El evento se llevará a cabo el próximo 25 de abril en el parque Bicentenario, donde niñas, niños, jóvenes y adultos podrán participar en una jornada dedicada a rescatar costumbres mexicanas, incentivar la creatividad y fortalecer la convivencia comunitaria.
De acuerdo con las autoridades municipales, el festival tiene como principal objetivo preservar el uso de materiales tradicionales y sostenibles en la elaboración de papalotes, además de fomentar la transmisión de conocimientos culturales entre generaciones.
Destacaron que el papalote representa no solo una actividad recreativa, sino también un símbolo de la identidad mexicana ligado a prácticas comunitarias y expresiones artísticas que han prevalecido con el paso del tiempo.
El concurso contará con dos categorías: elaboración y vuelo de papalote.
La primera estará dirigida a menores de entre siete y 13 años, quienes deberán elaborar sus papalotes utilizando materiales naturales como papel, tela, carrizo o madera, evitando el uso de plásticos y metales.

Por su parte, la categoría de vuelo estará abierta a participantes de 14 años en adelante, quienes deberán demostrar creatividad en el diseño, así como estabilidad, funcionalidad y altura de sus papalotes durante la competencia.
El jurado calificará aspectos como originalidad, técnica, estética y desempeño en vuelo, mientras que los premios económicos irán de mil 500 a tres mil 500 pesos, dependiendo de la categoría y el lugar obtenido.
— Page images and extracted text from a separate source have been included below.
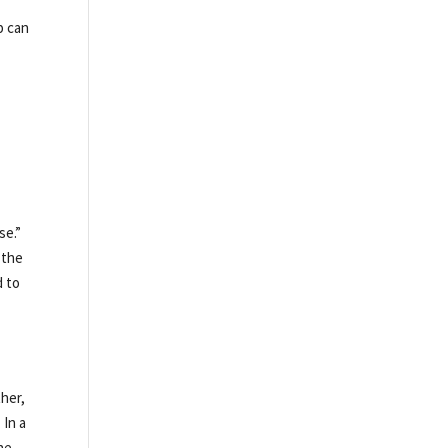
p can
se.”
 the
d to
ther,
 In a
he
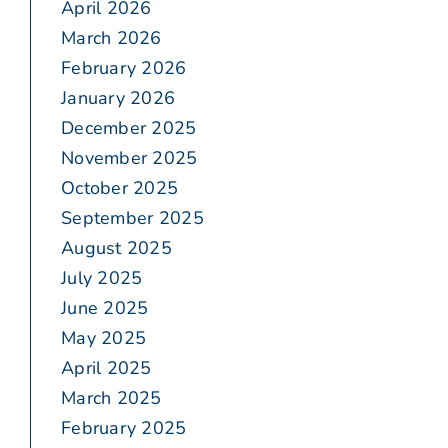
April 2026
March 2026
February 2026
January 2026
December 2025
November 2025
October 2025
September 2025
August 2025
July 2025
June 2025
May 2025
April 2025
March 2025
February 2025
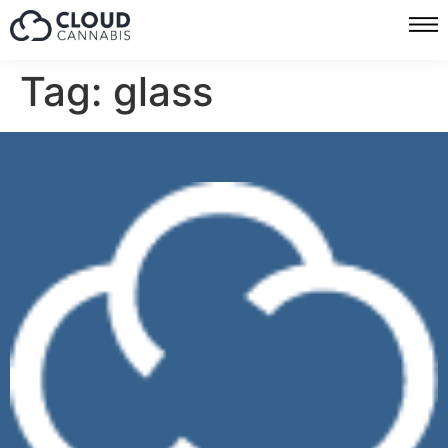
Tag:
glass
Como parte de las actividades complementarias, durante el festival también se realizará una rifa de premios sorpresa entre quienes cuenten con registro previo, cuyo periodo de inscripción permanecerá abierto hasta el 22 de abril.
Finalmente, autoridades municipales subrayaron que este tipo de eventos contribuyen al fortalecimiento del tejido social al generar espacios de encuentro donde las familias pueden convivir, aprender y reconectar con las tradiciones en un ambiente sano y recreativo.